(Page images and extracted text)

..............................

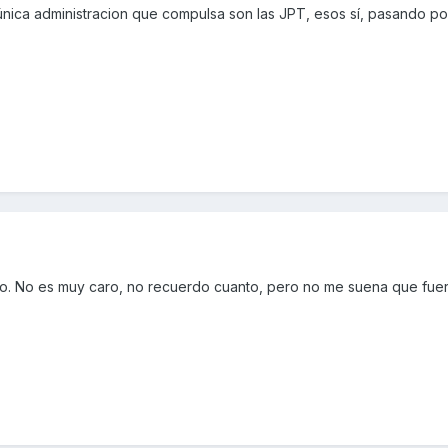
nica administracion que compulsa son las JPT, esos sí, pasando por
ico. No es muy caro, no recuerdo cuanto, pero no me suena que fuer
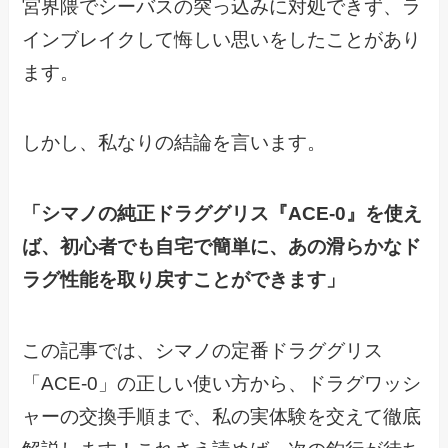
宮界隈でシーバスの突っ込みに対処できず、ラ
インブレイクして悔しい思いをしたことがあり
ます。
しかし、私なりの結論を言います。
「シマノの純正ドラググリス『ACE-0』を使え
ば、初心者でも自宅で簡単に、あの滑らかなド
ラグ性能を取り戻すことができます」
この記事では、シマノの定番ドラググリス
「ACE-0」の正しい使い方から、ドラグワッシ
ャーの交換手順まで、私の実体験を交えて徹底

..............................

*PROBLEM*.
Print all entries exactly, without images.

*SOLUTION FOR THIS TASK*.
nica administracion que compulsa son las JPT, esos sí, pasando por
ico. No es muy caro, no recuerdo cuanto, pero no me suena que fuer
宮界隈でシーバスの突っ込みに対処できず、ラ
インブレイクして悔しい思いをしたことがあり
ます。
しかし、私なりの結論を言います。
「シマノの純正ドラググリス『ACE-0』を使え
ば、初心者でも自宅で簡単に、あの滑らかなド
ラグ性能を取り戻すことができます」
この記事では、シマノの定番ドラググリス
「ACE-0」の正しい使い方から、ドラグワッシ
ャーの交換手順まで、私の実体験を交えて徹底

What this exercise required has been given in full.